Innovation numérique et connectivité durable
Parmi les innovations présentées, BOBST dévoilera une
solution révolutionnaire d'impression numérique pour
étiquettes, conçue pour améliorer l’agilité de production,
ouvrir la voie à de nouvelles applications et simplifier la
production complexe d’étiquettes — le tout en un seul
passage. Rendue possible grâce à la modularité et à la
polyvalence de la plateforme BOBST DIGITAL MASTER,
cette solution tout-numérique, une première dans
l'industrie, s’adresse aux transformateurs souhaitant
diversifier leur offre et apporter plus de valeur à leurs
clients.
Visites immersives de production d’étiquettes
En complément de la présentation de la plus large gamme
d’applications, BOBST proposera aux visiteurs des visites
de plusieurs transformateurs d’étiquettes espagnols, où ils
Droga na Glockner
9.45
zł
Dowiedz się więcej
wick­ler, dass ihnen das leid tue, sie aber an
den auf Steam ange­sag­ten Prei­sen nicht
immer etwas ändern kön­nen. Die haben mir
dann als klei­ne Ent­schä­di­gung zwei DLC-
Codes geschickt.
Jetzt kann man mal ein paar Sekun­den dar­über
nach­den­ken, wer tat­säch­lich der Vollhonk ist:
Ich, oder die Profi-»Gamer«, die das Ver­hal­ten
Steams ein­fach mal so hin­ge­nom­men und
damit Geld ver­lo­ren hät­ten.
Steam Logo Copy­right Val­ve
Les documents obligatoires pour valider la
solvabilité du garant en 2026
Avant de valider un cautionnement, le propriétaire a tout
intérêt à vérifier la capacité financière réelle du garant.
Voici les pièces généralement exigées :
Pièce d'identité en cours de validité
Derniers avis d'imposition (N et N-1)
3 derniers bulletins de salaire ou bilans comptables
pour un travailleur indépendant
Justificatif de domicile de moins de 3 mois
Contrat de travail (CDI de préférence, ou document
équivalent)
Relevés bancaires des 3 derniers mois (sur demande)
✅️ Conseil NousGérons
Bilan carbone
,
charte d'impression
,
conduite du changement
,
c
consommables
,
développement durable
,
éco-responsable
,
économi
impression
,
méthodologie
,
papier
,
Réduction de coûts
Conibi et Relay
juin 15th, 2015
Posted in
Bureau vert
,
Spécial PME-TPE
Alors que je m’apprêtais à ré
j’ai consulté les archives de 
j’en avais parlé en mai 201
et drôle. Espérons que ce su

_Required action_
Copy out only the lines above from the one with "immer etwas ändern kön­nen. Die haben mir" to the one with "solvabilité du garant en 2026", inclusive, exactly as they stand.

_Solution_
immer etwas ändern kön­nen. Die haben mir
dann als klei­ne Ent­schä­di­gung zwei DLC-
Codes geschickt.
Jetzt kann man mal ein paar Sekun­den dar­über
nach­den­ken, wer tat­säch­lich der Vollhonk ist:
Ich, oder die Profi-»Gamer«, die das Ver­hal­ten
Steams ein­fach mal so hin­ge­nom­men und
damit Geld ver­lo­ren hät­ten.
Steam Logo Copy­right Val­ve
Les documents obligatoires pour valider la
solvabilité du garant en 2026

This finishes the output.